Aucune alerte ne se déclenche. Aucun signal rouge. Les systèmes les ont vus comme des utilisateurs légitimes. De ce fait, des millions de dossiers sont consultés sur une période de trois ans. L’URSSAF réagit immédiatement pour limiter l’ampleur de la situation et protéger les données des salariés. 

L’organisme coupe l’accès compromis et bloque l’adresse IP suspecte. Pourtant, le mal reste fait. Impossible de retracer précisément les consultations. L’URSSAF choisit donc la transparence maximale.

Qui sont alors les salariés d’URSSAF concernés ?

Sont concernés tous les salariés embauchés depuis janvier 2023. Le type de contrat n’entre pas en ligne de compte, qu’il s’agisse d’un CDI, d’un CDD, d’une mission courte ou d’un premier emploi. Seule la date d’embauche fait la différence.

Par ailleurs, les pirates n’ont accédé qu’à un nombre limité d’informations. Ils ont récupéré les noms, prénoms, dates de naissance, dates d’embauche et numéros SIRET des employeurs. Vos coordonnées bancaires, votre numéro de Sécurité sociale et votre adresse e-mail restent intactes. Ça rassure un peu, mais mieux vaut rester vigilant.

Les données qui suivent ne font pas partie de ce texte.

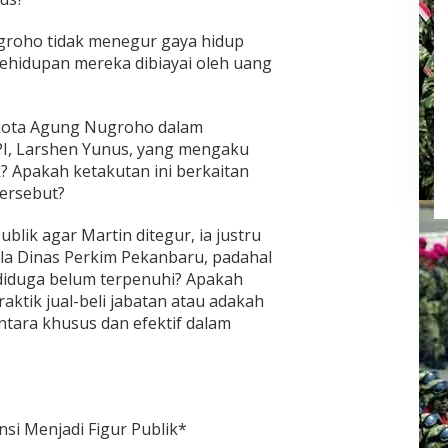
roho tidak menegur gaya hidup
hidupan mereka dibiayai oleh uang
ikota Agung Nugroho dalam
PI, Larshen Yunus, yang mengaku
? Apakah ketakutan ini berkaitan
ersebut?
blik agar Martin ditegur, ia justru
ala Dinas Perkim Pekanbaru, padahal
diduga belum terpenuhi? Apakah
praktik jual-beli jabatan atau adakah
ntara khusus dan efektif dalam
si Menjadi Figur Publik*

Parce qu’en cybersécurité, le diable se cache souvent dans les détails. Ces informations, croisées avec d’autres bases, deviennent exploitables. Avec ces données personnelles, un escroc peut bâtir un scénario crédible. Un mail qui mentionne votre nom exact, votre entreprise actuelle et votre date d’arrivée inspire confiance. Beaucoup plus qu’un message générique.

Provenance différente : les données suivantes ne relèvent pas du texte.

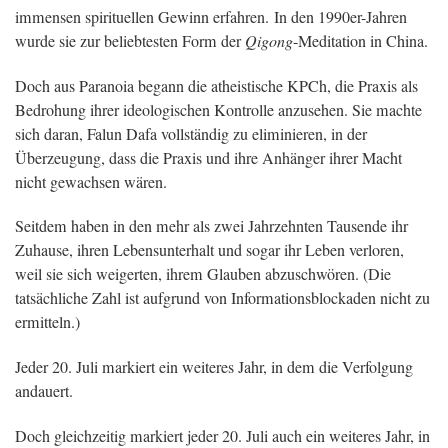
immensen spirituellen Gewinn erfahren. In den 1990er-Jahren
wurde sie zur beliebtesten Form der
Qigong
-Meditation in China.
Doch aus Paranoia begann die atheistische KPCh, die Praxis als
Bedrohung ihrer ideologischen Kontrolle anzusehen. Sie machte
sich daran, Falun Dafa vollständig zu eliminieren, in der
Überzeugung, dass die Praxis und ihre Anhänger ihrer Macht
nicht gewachsen wären.
Seitdem haben in den mehr als zwei Jahrzehnten Tausende ihr
Zuhause, ihren Lebensunterhalt und sogar ihr Leben verloren,
weil sie sich weigerten, ihrem Glauben abzuschwören. (Die
tatsächliche Zahl ist aufgrund von Informationsblockaden nicht zu
ermitteln.)
Jeder 20. Juli markiert ein weiteres Jahr, in dem die Verfolgung
andauert.
Doch gleichzeitig markiert jeder 20. Juli auch ein weiteres Jahr, in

Les spécialistes redoutent une vague de phishing ciblé. Les escrocs enverront des messages imitant l’URSSAF ou d’autres administrations, avec un ton officiel et une urgence inventée. Ils pousseront aussi à agir rapidement. C’est le piège classique, mais cette fois, mieux emballé et plus crédible.

Que faire alors ?

La vigilance reste le mot d’ordre. Car les semaines à venir risquent d’être animées. Non pas par l’URSSAF, mais par ceux qui comptent exploiter cette fuite jusqu’au bout. Ainsi, ne cliquez jamais sur un lien suspect. Ne répondez jamais à un message douteux. Si nécessaire, contactez vous-même l’organisme via un numéro officiel. L’URSSAF met à disposition le 0 809 541 962, et non celui fourni dans le message suspect.

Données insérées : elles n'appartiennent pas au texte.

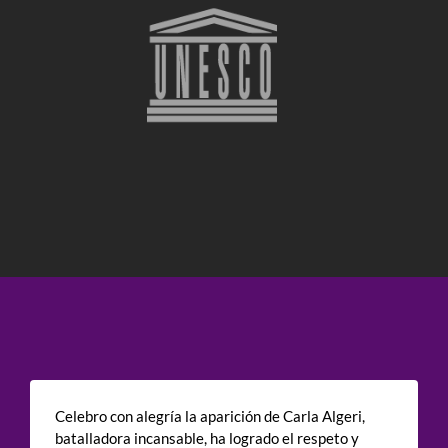
Celebro con alegría la aparición de Carla Algeri,
batalladora incansable, ha logrado el respeto y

L’URSSAF rappelle également qu’elle ne demande jamais vos mots de passe, codes bancaires ou autres informations sensibles par e-mail ou téléphone. Aucun agent ne procède ainsi. Si un message évoque votre embauche récente pour justifier une demande douteuse, la méfiance s’impose immédiatement.

YouTube video

L’organisme précise aussi que ses services restent pleinement opérationnels. Les déclarations d’embauche continuent normalement et les droits sociaux des salariés restent actifs. En parallèle, l’URSSAF renforce sa sécurité et généralise la double authentification pour les accès partenaires.

Quoi qu’il en soit, cette fuite de données soulève une question plus large. Comment une institution de cette taille a-t-elle pu fonctionner sans authentification renforcée sur des accès aussi sensibles ? D’autres plateformes publiques ont déjà vécu ce type d’incident. Le schéma se répète. Les conséquences aussi.